Director Joseph Losey’s neglected 1963 Hammer horror movie The Damned is a weird, unsettling, imaginative and strangely compelling experience. Losey mixes movie genres from biker melodrama via teen romance to sci-fi with seemingly reckless abandon but still successfully keeps his grip on the project.
Macdonald Carey stars as a middle-aged American businessman tourist called Simon Wells, who has divorced his wife and is enjoying a boating holiday on the south coast of England in Weymouth.
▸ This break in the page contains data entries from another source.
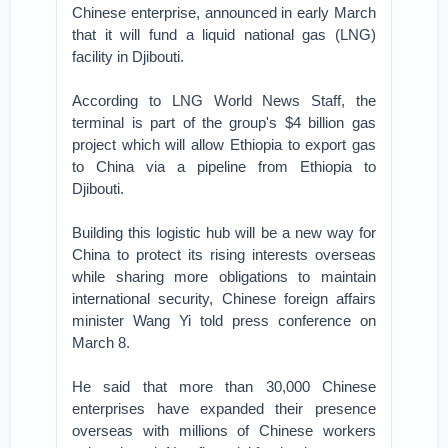
Chinese enterprise, announced in early March
that it will fund a liquid national gas (LNG)
facility in Djibouti.
According to LNG World News Staff, the
terminal is part of the group's $4 billion gas
project which will allow Ethiopia to export gas
to China via a pipeline from Ethiopia to
Djibouti.
Building this logistic hub will be a new way for
China to protect its rising interests overseas
while sharing more obligations to maintain
international security, Chinese foreign affairs
minister Wang Yi told press conference on
March 8.
He said that more than 30,000 Chinese
enterprises have expanded their presence
overseas with millions of Chinese workers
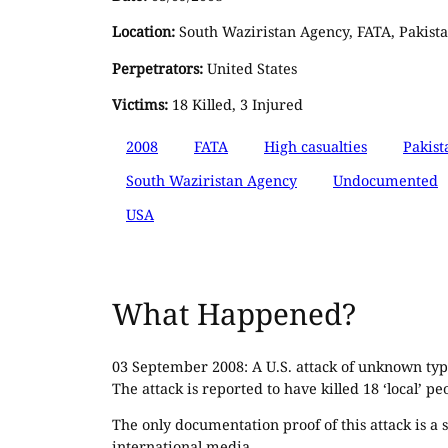
Location:
South Waziristan Agency, FATA, Pakist
Perpetrators:
United States
Victims:
18 Killed, 3 Injured
2008
FATA
High casualties
Pakist
South Waziristan Agency
Undocumented
USA
What Happened?
03 September 2008: A U.S. attack of unknown type
The attack is reported to have killed 18 ‘local’ pe
The only documentation proof of this attack is a
international media.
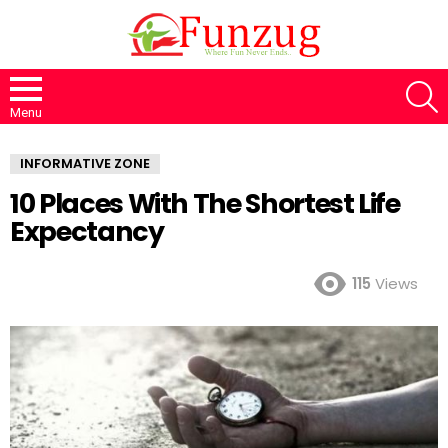
S
Menu
INFORMATIVE ZONE
10 Places With The Shortest Life
Expectancy
115
Views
He tries to romance lovely 20-year-old girl Joan (Shirley Ann Field), but she lures him into a mugging and he is beaten up and robbed by her Teddy boy biker brother, King (Oliver Reed in a notable early appearance) and his gang.
Carey’s Wells character then discovers a cave where creepy scientist Bernard (Alexander Knox) is keeping a group of radioactive children, whom he teaches by TV how to survive the coming atomic war.
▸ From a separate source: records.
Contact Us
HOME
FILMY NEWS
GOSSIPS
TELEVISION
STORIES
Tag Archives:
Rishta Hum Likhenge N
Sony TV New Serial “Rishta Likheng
Given the quality of the cast, it is surprising that sometimes the performances are shaky, though that is mainly among some of the young actors in the cast. It’s less surprising that the narrative’s muddled given the mix and match of the plotlines and themes. But Losey’s imagination and intelligence as a director and especially his acute visual sense keep it stimulating and invigorating. The themes it explores are universal and the movie’s weirdness turns out to be attractive and one of its strongest appeals.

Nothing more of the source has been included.